My favorite way of MySQL installation is to go with tar ball.
It is easy, simple and manageable.
There is also other thoughts people would think the tarball has many limitations and restrictions in terms of package dependency and functional incompatibility with the OS.
If certain functions are not available in generic tarball but they are available in rpm or package bundle, tarball may not be the choice.
The platform to go for is for those with the package repository (yum or apt_get) support.
Steps for installation (This is only my way!!!)
1. Remove any MySQL package from the OS
There is a chance the OS may come with packages of MySQL installation from community.

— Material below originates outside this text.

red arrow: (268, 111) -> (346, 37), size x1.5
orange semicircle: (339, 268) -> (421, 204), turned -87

To make sure we have a clean environment, it is good to remove all of them.
2. Using OS's package installer (yum / apt_get) to install the proper MySQL package with the same version. This is to ensure that any other package dependency can be resolved easily and automatically.
3. Remove the MySQL package but not any dependency packages. This clean up MySQL installation and the OS has no more MySQL binary.

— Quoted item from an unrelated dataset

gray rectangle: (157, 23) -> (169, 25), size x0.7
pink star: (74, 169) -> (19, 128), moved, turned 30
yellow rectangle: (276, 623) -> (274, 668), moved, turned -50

4. Untar the tarball to MySQL binary folder (e.g. export MYSQL_BINARY=/opt/mysql
cd $MYSQL_BINARY; tar -zxvf <tarball>
5. link the /usr/local/mysql as the latest to the MYSQL_BINARY
ln -s $MYSQL_BINARY/<mysql version binary> /usr/local/mysql
6. Change ownership for /usr/local/mysql and the $MYSQL_BINARY/<mysql version binary>
Within the $MYSQL_BINARY folder, it may contain more than one version of MySQL binary. If the system supports multiple version of MySQL, it is doable.
In some cases, testing of upgrade from version to version, more than one version of MySQL binary installations is required. There is also chance to recover data from old data backup which may require old version of MySQL.